IN THIS CHAPTER

Relating SQL to the relational model

Figuring out functional dependencies

Discovering keys, views, users, privileges, schemas, and catalogs

Checking out connections, sessions, and transactions

Understanding routines and paths

The relational database model, as I mention in Chapter 1 of this minibook, existed as a theoretical model for almost a decade before the first relational database product appeared on the market. Now, it turns out that the first commercial implementation of the relational model — a software program from the company that later became Oracle — did not even use SQL, which had not yet been released by IBM. In those early days, there were a number of competing data sublanguages. Gradually, SQL became a de facto standard, thanks in no small part to IBM’s dominant position in the market, and the fact that Oracle started offering it as an alternative to its own language early on.
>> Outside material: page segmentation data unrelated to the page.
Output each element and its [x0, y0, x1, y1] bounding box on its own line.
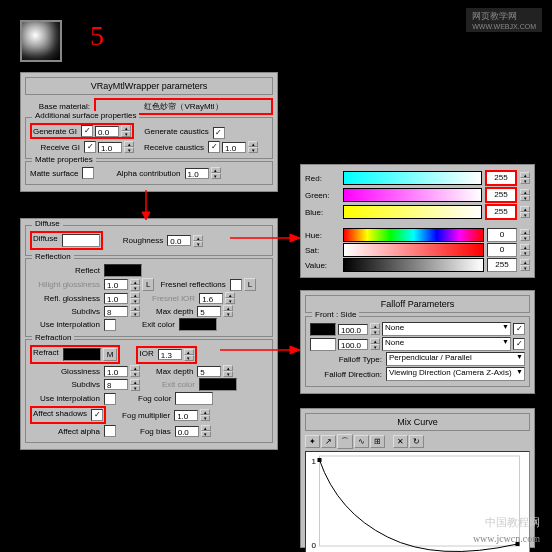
spinner[interactable]: ▴▾ [130, 379, 140, 391]
falloff-type-dropdown[interactable]: Perpendicular / Parallel [386, 352, 525, 366]
curve-tool-7[interactable]: ↻ [409, 435, 424, 448]
spinner[interactable]: ▴▾ [520, 259, 530, 271]
spinner[interactable]: ▴▾ [193, 235, 203, 247]
receive-caustics-checkbox[interactable]: ✓ [208, 141, 220, 153]
spinner[interactable]: ▴▾ [223, 365, 233, 377]
spinner[interactable]: ▴▾ [200, 409, 210, 421]
falloff-swatch-2[interactable] [310, 338, 336, 351]
curve-tool-2[interactable]: ↗ [321, 435, 336, 448]
ior-label: IOR [139, 349, 155, 361]
receive-gi-checkbox[interactable]: ✓ [84, 141, 96, 153]
spinner[interactable]: ▴▾ [520, 189, 530, 201]
l-button[interactable]: L [142, 278, 154, 291]
matte-surface-checkbox[interactable] [82, 167, 94, 179]
falloff-v2[interactable]: 100.0 [338, 339, 368, 350]
sat-slider[interactable] [343, 243, 484, 257]
fresnel-ior-value[interactable]: 1.6 [199, 293, 223, 304]
curve-tool-5[interactable]: ⊞ [370, 435, 385, 448]
refl-gloss-value[interactable]: 1.0 [104, 293, 128, 304]
spinner[interactable]: ▴▾ [520, 229, 530, 241]
curve-tool-1[interactable]: ✦ [305, 435, 320, 448]
spinner[interactable]: ▴▾ [130, 279, 140, 291]
refract-m-button[interactable]: M [103, 348, 118, 361]
curve-tool-6[interactable]: ✕ [393, 435, 408, 448]
refr-maxdepth-value[interactable]: 5 [197, 366, 221, 377]
green-value[interactable]: 255 [485, 187, 517, 203]
blue-value[interactable]: 255 [485, 204, 517, 220]
fog-bias-value[interactable]: 0.0 [175, 426, 199, 437]
fresnel-refl-checkbox[interactable] [230, 279, 242, 291]
roughness-value[interactable]: 0.0 [167, 235, 191, 246]
spinner[interactable]: ▴▾ [130, 292, 140, 304]
falloff-cb-1[interactable]: ✓ [513, 323, 525, 335]
refl-maxdepth-value[interactable]: 5 [197, 306, 221, 317]
spinner[interactable]: ▴▾ [370, 323, 380, 335]
base-material-label: Base material: [25, 102, 92, 111]
refr-subdivs-label: Subdivs [30, 380, 102, 389]
refl-exit-swatch[interactable] [179, 318, 217, 331]
receive-caustics-label: Receive caustics [144, 143, 206, 152]
fog-mult-value[interactable]: 1.0 [174, 410, 198, 421]
spinner[interactable]: ▴▾ [201, 425, 211, 437]
fresnel-l-button[interactable]: L [244, 278, 256, 291]
curve-tool-4[interactable]: ∿ [354, 435, 369, 448]
spinner[interactable]: ▴▾ [225, 292, 235, 304]
blue-slider[interactable] [343, 205, 482, 219]
hue-slider[interactable] [343, 228, 484, 242]
affect-shadows-label: Affect shadows [33, 409, 89, 421]
spinner[interactable]: ▴▾ [124, 141, 134, 153]
spinner[interactable]: ▴▾ [520, 172, 530, 184]
generate-gi-value[interactable]: 0.0 [95, 126, 119, 137]
curve-tool-3[interactable]: ⌒ [337, 434, 353, 449]
falloff-map-1[interactable]: None [382, 322, 511, 336]
spinner[interactable]: ▴▾ [121, 125, 131, 137]
step-number: 5 [90, 20, 104, 52]
fog-color-swatch[interactable] [175, 392, 213, 405]
sat-value[interactable]: 0 [487, 243, 517, 257]
ior-value[interactable]: 1.3 [158, 349, 182, 360]
falloff-dir-dropdown[interactable]: Viewing Direction (Camera Z-Axis) [386, 367, 525, 381]
hue-value[interactable]: 0 [487, 228, 517, 242]
spinner[interactable]: ▴▾ [130, 305, 140, 317]
green-slider[interactable] [343, 188, 482, 202]
falloff-map-2[interactable]: None [382, 337, 511, 351]
reflect-swatch[interactable] [104, 264, 142, 277]
refr-exit-swatch[interactable] [199, 378, 237, 391]
receive-caustics-value[interactable]: 1.0 [222, 142, 246, 153]
value-value[interactable]: 255 [487, 258, 517, 272]
hilight-gloss-value[interactable]: 1.0 [104, 279, 128, 290]
vraymtlwrapper-panel: VRayMtlWrapper parameters Base material:… [20, 72, 278, 192]
falloff-cb-2[interactable]: ✓ [513, 338, 525, 350]
falloff-v1[interactable]: 100.0 [338, 324, 368, 335]
refl-subdivs-value[interactable]: 8 [104, 306, 128, 317]
spinner[interactable]: ▴▾ [211, 167, 221, 179]
spinner[interactable]: ▴▾ [248, 141, 258, 153]
refr-interp-checkbox[interactable] [104, 393, 116, 405]
generate-caustics-checkbox[interactable]: ✓ [213, 127, 225, 139]
refr-gloss-value[interactable]: 1.0 [104, 366, 128, 377]
affect-shadows-checkbox[interactable]: ✓ [91, 409, 103, 421]
receive-gi-value[interactable]: 1.0 [98, 142, 122, 153]
spinner[interactable]: ▴▾ [370, 338, 380, 350]
red-slider[interactable] [343, 171, 482, 185]
refl-interp-label: Use interpolation [30, 320, 102, 329]
red-value[interactable]: 255 [485, 170, 517, 186]
spinner[interactable]: ▴▾ [184, 349, 194, 361]
affect-alpha-label: Affect alpha [30, 427, 102, 436]
refract-swatch[interactable] [63, 348, 101, 361]
refr-subdivs-value[interactable]: 8 [104, 379, 128, 390]
spinner[interactable]: ▴▾ [223, 305, 233, 317]
spinner[interactable]: ▴▾ [520, 244, 530, 256]
spinner[interactable]: ▴▾ [130, 365, 140, 377]
generate-gi-checkbox[interactable]: ✓ [81, 125, 93, 137]
falloff-swatch-1[interactable] [310, 323, 336, 336]
diffuse-swatch[interactable] [62, 234, 100, 247]
material-preview-sphere [20, 20, 62, 62]
spinner[interactable]: ▴▾ [520, 206, 530, 218]
value-slider[interactable] [343, 258, 484, 272]
affect-alpha-checkbox[interactable] [104, 425, 116, 437]
refl-interp-checkbox[interactable] [104, 319, 116, 331]
alpha-contribution-label: Alpha contribution [116, 169, 182, 178]
alpha-contribution-value[interactable]: 1.0 [185, 168, 209, 179]
diffuse-group-label: Diffuse [32, 219, 63, 228]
Although SQL was developed to work with a relational database management system, it’s not entirely consistent with the relational model. However, it is close enough, and in many cases, it even offers capabilities not present in the relational model. Some of the most important aspects of SQL are direct analogs of some aspects of the relational model. Others are not. This chapter gives you the lay of the land by offering a brief introduction to the (somewhat complicated) relationship between SQL and the relational database model. I do that by highlighting how certain important terms and concepts may have slightly different meanings in the (practical) SQL world as opposed to the (theoretical) relational database world. (I throw in some general, all-inclusive definitions for good measure.)

Sets, Relations, Multisets, and Tables

The relational model is based on the mathematical discipline known as set theory. In set theory, a set is defined as a collection of unique objects — duplicates are not allowed. This carries over to the relational model. A relation is defined as a collection of unique objects called tuples — no duplicates are allowed among tuples.

In SQL, the equivalent of a relation is a table. However, tables are not exactly like relations, in that a table can have duplicate rows. For that reason, tables in a relational database are not modeled on the sets of set theory, but rather on multisets, which are similar to sets except they allow duplicate objects.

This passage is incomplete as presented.